2の2 科学実験
しばらくして片倉小十郎殿が、若様(伊達政宗)の部屋にやって来た。
遠藤隼人正宗信(十一歳)は机の前で会釈する。
早朝から書き物をしている隼人を見て、小十郎殿は静かに声を掛けてくれた。
「早いですな」
「遠藤隼人です。今日から、よろしくお願いします」
隼人は頭を深く下げた。
「こちらこそ」
そして小十郎殿はおもむろに若様の前へ座った。
「若様、良かったですね。さて残念ながら、こちらはダメでした」
若様は背筋を正す。
「詳しく聞こう。お前らも集まれ」
伊達藤五郎殿と原田左馬助殿、隼人も近寄って車座になった。
「お殿様(伊達輝宗公)にライフルの製作費をお願いしましたが、いくら頼んでもダメでした」
「ふん、重大事だと伝えたのか?」
若様の問いに、小十郎殿は胸を張った。
「もちろんです。遠くまで鋭く弾が飛ぶ鉄砲を作りますと、何度もご説明しましたが、近々相馬との戦があり、これに銭を使うつもりだ、とのお答えで」
「畜生!」
若様は落胆の声で、勢いよく畳を叩いた。
隼人はちょっと驚く。
「父上は優しいので人望を集めるが、武将としての先見性がない。このままでは戦に負けて、伊達家は滅びるぞ」
若様が思いを吐き捨てた。
側近たちも同じような意見なのだろう。うなずいていた。
「いっそのこと、若様がご当主なら」
「言うな!」
藤五郎殿が愚痴をこぼすと、若様は鋭くさえぎった。
「謀反人は嫌われて、家を小さくする。愚策だ」
新参者の隼人としては、成すすべがなかった。
「すまぬ隼人、俺の領地は三〇〇貫文(三〇〇〇石)だ。ここから一〇〇貫文を捻出するので、まずライフルの試作を始めよ」
「ははっ」
隼人は返事して、お金の計算をした。
伊達家は貫高制で、田一反あたり一〇〇文を徴収した。だから三〇〇貫文の土地は、知行三〇〇〇石に等しい。

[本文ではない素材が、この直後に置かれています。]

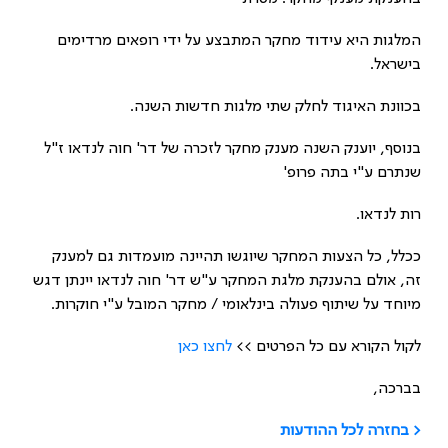
המלגות היא עידוד מחקר המתבצע על ידי רופאים מרדימים
בישראל.
בכוונת האיגוד לחלק שתי מלגות חדשות השנה.
בנוסף, יוענק השנה מענק מחקר לזכרה של דר' חוה לנדאו ז"ל
שנתרם ע"י בתה פרופ'
רות לנדאו.
ככלל, כל הצעות המחקר שיוגשו תהיינה מועמדות גם למענק
זה, אולם בהענקת מלגת המחקר ע"ש דר' חוה לנדאו יינתן דגש
מיוחד על שיתוף פעולה בינלאומי / מחקר המובל ע"י חוקרות.
לקול הקורא עם כל הפרטים >>
לחצו כאן
בברכה,
< בחזרה לכל ההודעות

西国と違って銭の少ない奥羽だ。一文の価値は50円くらいであろう。
だから、一〇〇貫文(銭一〇万枚)の価値は、500万円となる。
全体的に見ても伊達領は三〇万石。たとえ15億円の収入があったとしても、人件費と戦費で消えてしまうのだろう。
「若様、お願いがあります」
「何だ? 隼人よ」
四人の注目が隼人に集まる。
「お殿様から、伊達家のお抱え職人をお借りすることと、蔵の火薬を少しだけお借りすることを、お願いして欲しいのです」
「それで当面を乗り切れるか?」
「ライフル一丁なら」
隼人は先ほど記した「人員と材料」の書を、小十郎殿の前に提出した。
「ほう、初めて見ますが、不思議で良く出来た書ですな」
小十郎殿は、若様と隼人の顔を交互に見た。
「職人は六〇名から一〇名に縮小し、買うものは水銀のみ。他の材料は、蔵から分けて頂きます」
「そう来たか隼人。小十郎もその条件で交渉出来るか?」
若様が小十郎殿を見る。
隼人も返答が気になった。
「伊達家の職人と蔵の火薬を少々お借りしたい、ですね。良いと思います。まず優先的にライフルを作ってしまいましょう」
小十郎殿が微笑んだ。今度の交渉には自信がありそうだった。
人の心は「お金をくれ」よりも「職人を貸してくれ」の方が、返事しやすいものだと思う。
「もう一度、行って来ます」
小十郎殿は立ち上がった。
結局、お殿様は小十郎殿の熱意に折れた。心が優しいのだ。職人と蔵の物を借りられることに決まった。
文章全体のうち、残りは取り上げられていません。